If a plasmid is used that for example also uses an endogenous promoter besides the Dam fusion proteins, one can set a path to a fasta file containg all the plasmid sequences in config.yaml[“”]. Trimmed reads are first aligned to these sequences, and the resulting non-aligning reads will then be processed as normal.
It is recommended to store this file in a directory called resources within the analysis folder (this folder will also contain all other non-experimental files such as fasta and gtf files).
Note
To disable this function set the value of config.yaml[“plasmid_fasta”] to none.
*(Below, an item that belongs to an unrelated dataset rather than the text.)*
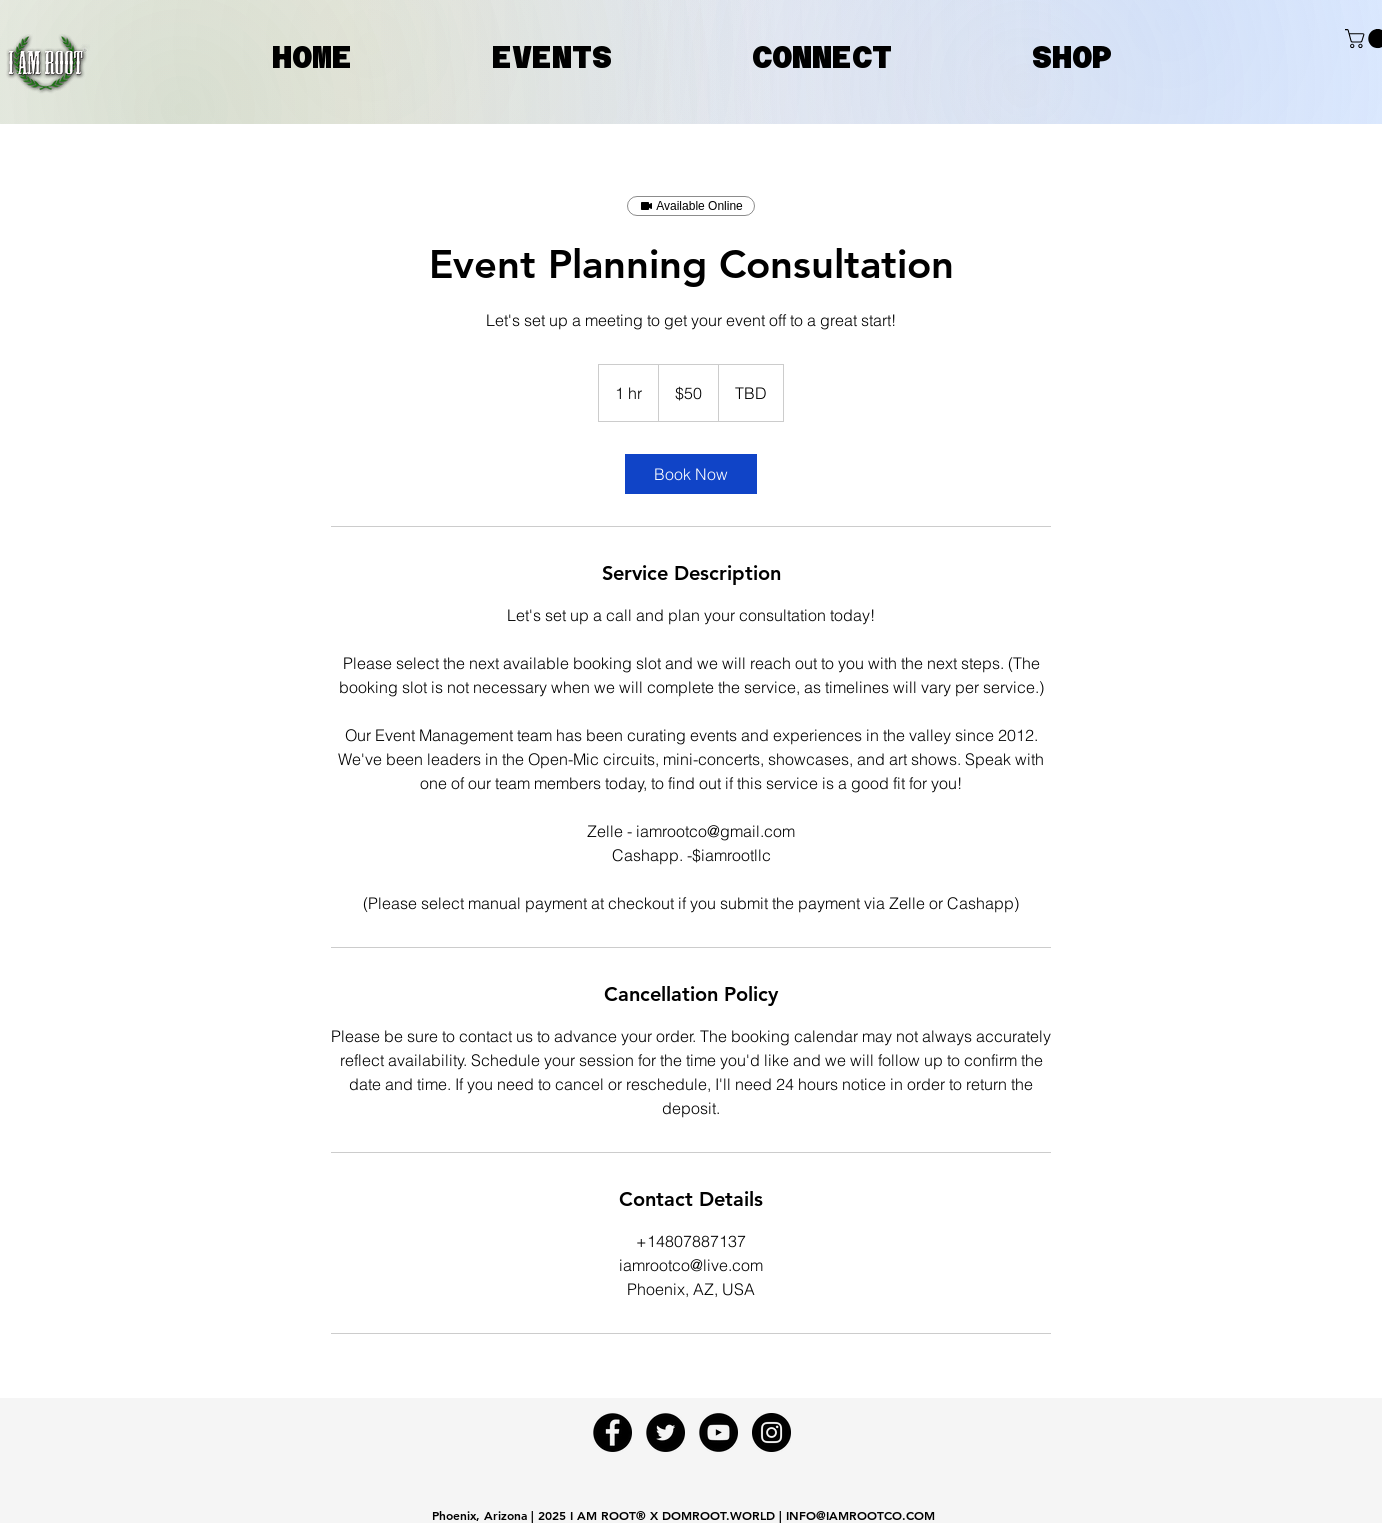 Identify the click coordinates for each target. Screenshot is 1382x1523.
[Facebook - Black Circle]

Configuration of Snakemake
Running Snakemake can entail quite a few command line flags. To make this easier these can be set in a global profile that is defined in a user-specific configuration directory in order to simplify this process.
cores: 40
latency-wait: 20
use-conda: True
use-apptainer: True
keep-going: False
rerun-incomplete: True
printshellcmds: True
show-failed-logs: True
When running on a slurm-based HPC, the following lines should be included in config.yaml:
executor: slurm
jobs: 100
apptainer-args: "--bind '/parent_dir/of/analysis'" # if analysis in not in /home/$USER
local-cores: 4 # Limit core usage for local rules
default-resources:
slurm_partition: icelake
slurm_account: <ACCOUNT>
Some system have limited space allocated to /tmp, which can be problematic when using Apptainer. Add the following line to ~/.bashrc to set a different temporary directory location:
export APPTAINER_TMPDIR=~/path/to/tmpdir
Dry-run of the analysis
Before running the actual analyis with your own data, a dry-run can be performed:
$ snakemake -np
Visualization of the workflow
To visualize the workflow run (this command excludes the target rule from the rule graph):
$ mkdir -p images
$ snakemake --forceall --rulegraph | grep -v '\-> 0\|0\[label = \"all\"' | dot -Tpng > images/rule_graph.png
Rule graph of the Snakemake workflow.
Running the analysis
After a successful dry-run, the actual analysis can be initiated as follows:
$ snakemake --profile /home/user/.config/snakemake/profile
Note
Do not use ~ in the path to the config file directory. Use the full path instead.
Report of the results
When the analysis has finished succesfully, an HTML report can be created as follows:
$ snakemake --report report.html
This report will contain run time information for the Snakemake rules, as well as figures generated by the workflow, and the code used to create these.
Archive of the analysis
To archive the whole analysis, the following command can be used:
$ snakemake --archive /path/to/archive.tar.gz
This process will archive all code and configuration files under Git version control, include all input files in the archive, and incorporate the software packages from each specified Conda environment. The result is a self-contained workflow archive that can be re-executed on a clean machine with only Conda and Snakemake installed.
Note
Please note that the archive is platform-specific. For instance, if it is created on a Linux system, it will run on any Linux version newer than the minimum version supported by the Conda packages at the time of archiving.